Im einleitenden Kapitel wird eine Bestandsaufnahme über den konfessionellen Religionsunterricht geliefert. Sch. beklagt, dass im katholischen Verständnis, im Gegensatz zur analysierten evangelischen Position, die Religionspädagogik der Dogmatik grundsätzlich nachgeordnet sei (26). Die Sorge um die konfessionelle Identität blockiert die Verwirklichung der religionspädagogischen Möglichkeiten - der Vf. plädiert nachdrücklich für eine andere Handhabung des Konfessionsprinzips im Religionsunterricht. Er schließt sich einer grundsätzlichen Forderung aus der Ökumenischen Theologie an, Perspektiven für die Weiterentwicklungen außerhalb der dogmatischen bzw. der theologischen Diskussion zu suchen, um so die temporäre Stagnation zu überwinden. Der Schwerpunkt der Untersuchung liegt dann auch im 2. Kapitel bei einer Bestandsaufnahme der ökumenischen Entwicklung speziell in der katholischen Tradition bis in die Gegenwart hinein. Die Ergebnisse werden im zweiten Teil dieses Kapitels auf die religionspädagogische Diskussion übertragen. Sch. erkennt besonders auf katholischer Seite das kirchenamtliche Bestreben, den "monokonfessionellen Religionsunterricht zu sichern" (95).

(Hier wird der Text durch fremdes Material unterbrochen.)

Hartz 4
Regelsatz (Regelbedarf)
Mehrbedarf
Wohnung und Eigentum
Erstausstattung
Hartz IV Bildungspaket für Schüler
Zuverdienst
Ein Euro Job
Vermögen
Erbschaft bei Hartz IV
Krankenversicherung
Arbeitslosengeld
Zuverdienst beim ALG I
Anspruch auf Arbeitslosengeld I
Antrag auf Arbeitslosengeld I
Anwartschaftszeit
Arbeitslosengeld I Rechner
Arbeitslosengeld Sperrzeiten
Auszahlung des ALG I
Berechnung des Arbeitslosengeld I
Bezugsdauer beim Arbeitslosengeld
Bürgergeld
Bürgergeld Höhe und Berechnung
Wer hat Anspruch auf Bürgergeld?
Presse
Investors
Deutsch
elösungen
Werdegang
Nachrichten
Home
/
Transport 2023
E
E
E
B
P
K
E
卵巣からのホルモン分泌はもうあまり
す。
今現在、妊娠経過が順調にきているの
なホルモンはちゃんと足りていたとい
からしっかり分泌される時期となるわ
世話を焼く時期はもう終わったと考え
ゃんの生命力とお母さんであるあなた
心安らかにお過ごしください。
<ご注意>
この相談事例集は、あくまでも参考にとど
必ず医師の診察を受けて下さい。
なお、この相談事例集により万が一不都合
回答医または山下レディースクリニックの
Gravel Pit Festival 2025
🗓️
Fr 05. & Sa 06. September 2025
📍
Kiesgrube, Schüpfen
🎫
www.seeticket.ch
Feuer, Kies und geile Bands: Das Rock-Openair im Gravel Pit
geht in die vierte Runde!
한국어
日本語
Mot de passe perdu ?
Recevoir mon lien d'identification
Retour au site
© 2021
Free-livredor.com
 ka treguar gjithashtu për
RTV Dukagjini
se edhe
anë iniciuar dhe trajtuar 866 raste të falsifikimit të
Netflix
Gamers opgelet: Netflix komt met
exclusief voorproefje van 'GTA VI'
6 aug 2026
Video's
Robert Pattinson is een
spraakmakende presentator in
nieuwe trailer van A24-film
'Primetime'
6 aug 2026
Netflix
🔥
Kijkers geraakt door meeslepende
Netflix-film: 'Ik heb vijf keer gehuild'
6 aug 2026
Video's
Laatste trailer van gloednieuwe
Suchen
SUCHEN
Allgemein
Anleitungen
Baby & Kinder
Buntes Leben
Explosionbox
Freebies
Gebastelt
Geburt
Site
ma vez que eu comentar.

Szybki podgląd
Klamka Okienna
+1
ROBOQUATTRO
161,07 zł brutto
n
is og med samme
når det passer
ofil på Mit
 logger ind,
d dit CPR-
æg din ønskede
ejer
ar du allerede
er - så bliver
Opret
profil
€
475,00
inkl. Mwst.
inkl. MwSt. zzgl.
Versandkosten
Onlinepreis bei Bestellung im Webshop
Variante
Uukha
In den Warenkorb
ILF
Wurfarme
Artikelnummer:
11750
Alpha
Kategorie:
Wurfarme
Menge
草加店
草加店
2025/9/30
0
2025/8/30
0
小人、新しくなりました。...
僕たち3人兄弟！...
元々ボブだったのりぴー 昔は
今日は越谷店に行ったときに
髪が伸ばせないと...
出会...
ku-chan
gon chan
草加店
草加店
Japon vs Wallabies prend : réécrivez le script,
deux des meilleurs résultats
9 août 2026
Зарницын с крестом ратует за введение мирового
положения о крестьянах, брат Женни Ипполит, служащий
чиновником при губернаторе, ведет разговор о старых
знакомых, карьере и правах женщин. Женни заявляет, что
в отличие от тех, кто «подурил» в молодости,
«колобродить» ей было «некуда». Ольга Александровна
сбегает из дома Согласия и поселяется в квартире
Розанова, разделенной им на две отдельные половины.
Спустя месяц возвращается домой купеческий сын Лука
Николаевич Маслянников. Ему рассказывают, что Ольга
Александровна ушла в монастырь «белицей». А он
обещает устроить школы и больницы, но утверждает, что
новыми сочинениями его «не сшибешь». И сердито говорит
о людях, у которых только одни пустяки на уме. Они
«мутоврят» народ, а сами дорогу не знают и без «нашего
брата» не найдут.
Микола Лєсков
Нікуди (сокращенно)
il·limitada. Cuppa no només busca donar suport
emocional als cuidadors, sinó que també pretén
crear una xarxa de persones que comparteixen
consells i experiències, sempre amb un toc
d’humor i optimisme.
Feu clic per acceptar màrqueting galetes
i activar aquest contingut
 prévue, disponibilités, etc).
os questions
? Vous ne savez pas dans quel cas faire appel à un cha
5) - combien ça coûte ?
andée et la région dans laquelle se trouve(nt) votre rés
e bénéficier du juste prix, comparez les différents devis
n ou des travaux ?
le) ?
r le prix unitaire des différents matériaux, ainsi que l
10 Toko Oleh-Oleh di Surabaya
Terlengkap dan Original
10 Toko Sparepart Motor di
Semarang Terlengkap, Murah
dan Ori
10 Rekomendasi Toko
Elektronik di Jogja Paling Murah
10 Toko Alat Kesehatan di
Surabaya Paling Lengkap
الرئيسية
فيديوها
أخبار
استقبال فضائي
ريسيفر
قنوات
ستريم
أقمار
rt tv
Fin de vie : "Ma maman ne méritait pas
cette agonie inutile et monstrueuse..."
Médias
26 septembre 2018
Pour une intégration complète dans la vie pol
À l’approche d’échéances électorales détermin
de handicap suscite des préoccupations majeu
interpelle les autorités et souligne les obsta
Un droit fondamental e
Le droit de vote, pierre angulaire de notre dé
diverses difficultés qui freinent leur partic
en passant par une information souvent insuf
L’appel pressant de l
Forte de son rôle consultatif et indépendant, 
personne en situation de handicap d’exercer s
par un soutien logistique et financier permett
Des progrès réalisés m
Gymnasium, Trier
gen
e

Gleichwohl sieht er Fortschritte auf der religionspädagogischen Ebene.

Konzeptionell wird an Stelle der Abgrenzung der Konfessionen zur Identitätswahrung, die als Voraussetzung für die Entstehung von Konfessionskirchen gesehen wird, eine gemeinsame christliche Identität gefordert. Im RU werden die "Konfessionskirchen" vor die Aufgabe gestellt, sich "umfassender gemeinsam um ein Christsein heute, um die Auseinandersetzung um Religion und Christentum in unserer Gesellschaft, um die Sensibilisierung der religiösen Dimension etc. zu bemühen" (151). Die Religionspädagogik wird zum Schrittmacher für den ökumenischen Prozess, es entsteht eine gemeinsame Tradition und eine neue gemeinsame Identität. Didaktisch wird K. E. Nipkows Modell eines "ökumenischen Lernens" aufgenommen und fortgeführt, das eine konfessionelle Positionalität voraussetzt. Im Gegensatz zu einer nachkonfessionellen Bewusstseinslage findet ökumenisches Lernen in der Spannung unterschiedlicher Prägungen statt. Auch wenn eine pädagogische Konzeption für das ökumenische Lernen nach Ansicht Sch.s noch aussteht, führt er vier "didaktische Grundprinzipien" aus (164-168): 1. "Das Globale im Lokalen entdecken." 2. "Lernen in Beziehungen." 3. "Sich selbst mit den Augen der anderen sehen." 4. "Lernen in Konflikten und solidarischer Praxis." Diese Konzeption des ökumenischen Lernens versteht sich selbst als Unterrichtsprinzip und nicht als Unterrichtsgegenstand.

Durch die gesamte Untersuchung zieht sich das Bemühen des Vf.s, vor allem seine eigene Kirche für eine stärkere Öffnung des RU zu gewinnen. Intensiv sucht er nach Ansatzmöglichkeiten für die im evangelischen Bereich entwickelten didaktischen Vorstellungen von einem ökumenischen Lernen in der katholischen Tradition. Insofern ist das Buch gerade für die innerkatholische Diskussion von besonderer Bedeutung; aber auch für die Religionspädagogik insgesamt ist die Schrift von Interesse, weil ein differenziertes Modell eines kooperativen RU entwickelt wird, ohne die konfessionelle Prägung zu vernachlässigen.